Winnipeg, MB (January 21, 2026) – Six community organizations are receiving grants to support the design and delivery of innovative mental health initiatives, thanks to donors to the research theme PRIME – Partnering for Research Innovation in MEntal Health – at Children’s Hospital Research Institute of Manitoba (CHRIM). PRIME is funded by Children’s Hospital Foundation of Manitoba supporters, and the research theme has awarded six organizations with PRIME X Community grants.
Each project now working with PRIME X Community, and the PRIME research theme co-led by Dr. Leslie Roos and Dr. Mandy Archibald, will support the delivery of improved mental-health supports through front-line organization partners. They are all evidence-informed, culturally relevant programs, with an emphasis on upstream prevention and early intervention.

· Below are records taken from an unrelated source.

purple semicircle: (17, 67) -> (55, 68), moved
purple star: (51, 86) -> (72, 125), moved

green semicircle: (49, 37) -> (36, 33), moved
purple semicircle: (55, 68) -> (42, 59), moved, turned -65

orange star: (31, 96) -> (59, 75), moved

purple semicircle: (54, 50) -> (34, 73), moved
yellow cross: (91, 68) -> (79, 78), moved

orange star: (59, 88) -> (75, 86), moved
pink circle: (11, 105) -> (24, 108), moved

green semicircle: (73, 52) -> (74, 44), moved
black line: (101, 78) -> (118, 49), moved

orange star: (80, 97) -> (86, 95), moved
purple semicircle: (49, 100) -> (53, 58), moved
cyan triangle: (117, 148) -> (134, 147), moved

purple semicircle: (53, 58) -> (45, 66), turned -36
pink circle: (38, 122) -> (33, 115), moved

“These projects are especially innovative because they are community-led and designed to cultivate new partnerships that build on the strengths of the many incredible organizations that support family mental health. We want to help grow the mental health ecosystem in Manitoba,” says Dr. Leslie E. Roos, Team Co-Lead, PRIME. “We expect a strong return on investment potential in terms of both cultivating child and youth health and support for organizations to secure future grants in this area. We’re very excited about strengthening community partnerships as a central goal of our program, which awarding these funds will directly enable.”

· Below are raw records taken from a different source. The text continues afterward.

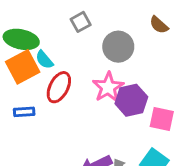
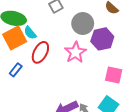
purple hexagon: (131, 100) -> (102, 39), moved
blue rectangle: (24, 112) -> (16, 70), turned -48

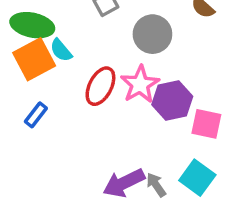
purple hexagon: (102, 39) -> (172, 100), moved
red ellipse: (40, 52) -> (100, 86), moved

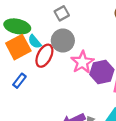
gray circle: (152, 34) -> (63, 41), moved
red ellipse: (100, 86) -> (44, 56), moved

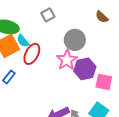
gray circle: (63, 41) -> (75, 40), moved

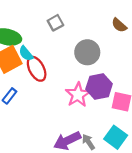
red ellipse: (32, 54) -> (37, 69), turned -55
pink star: (67, 60) -> (78, 95), moved

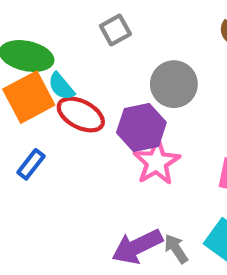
red ellipse: (37, 69) -> (81, 114), turned -35
purple hexagon: (99, 86) -> (141, 127), moved

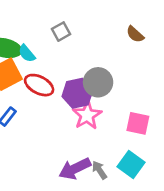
gray circle: (174, 84) -> (98, 82), moved
cyan semicircle: (61, 86) -> (27, 53), moved

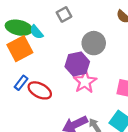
gray circle: (98, 82) -> (94, 43), moved
red ellipse: (39, 85) -> (40, 90), moved

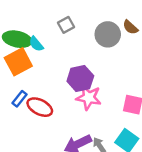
gray circle: (94, 43) -> (108, 34), moved
pink star: (85, 82) -> (89, 98), turned -30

The six community-led projects include:
- Pinaymootang First Nation Health Centre – A culturally grounded family-child lands-based mental wellness project led by community health representatives, with strong feasibility and direct alignment with Indigenous wellness priorities and equity commitments.
- Immigration Partnership Winnipeg – A newcomer-focused suicide prevention initiative addressing urgent gaps in culturally safe supports for immigrant youth and families, led by a highly capable community team.
- Canadian Mental Health Association – A youth-led Indigenous mental-health promotion initiative (“My Path Forward”) using community-based participatory approaches and positioned for scalability through provincial and national networks.
- Afro-Caribbean Mentorship Program – A community-embedded program strengthening culturally responsive mentorship and mental-health supports for Afro-Caribbean youth and families, emphasizing identity, belonging, and safe spaces for connection.
- Resilia Community Wellness Centre – A community-driven project examining settlement-related mental-health consequences of changing immigration policies among newcomer families, with strong organizational partnerships and significant in-kind contributions supporting feasibility.
- Mood Disorders Association of Manitoba – A co-developed peer-coaching program for maternal depression to pilot integrating evidence-informed strategies with clinician leadership to expand accessible family mental-health supports across Manitoba.
The PRIME research theme is possible thanks to generous donors to the Children’s Hospital Foundation of Manitoba. RBC is supporting PRIME X Community Grants with a transformative $250,000 gift, while Sobeys Family of Support fully funded the PRIME research theme at $150,000 a year with additional funding going towards the PRIME X Community Grants.
“Mental health is the spark that ignites a community’s promise and potential,” says Candace Hodgins, Vice President, Commercial Financial Services, RBC. “When we come together as a community to help create culturally relevant spaces for individuals to heal and thrive, we are ensuring that spark burns brighter than ever before.”
“Thanks to incredible donor support, from both RBC and Sobeys Family of Support, these devoted researchers are able to team up with community leaders in developing innovative programming for families’ mental health care – which is now more important than ever before,” says Stefano Grande, President and CEO of Children’s Hospital Foundation of Manitoba. “We are thankful to have generous partners who recognize this critical need to fund a diverse range of impactful mental health programs.”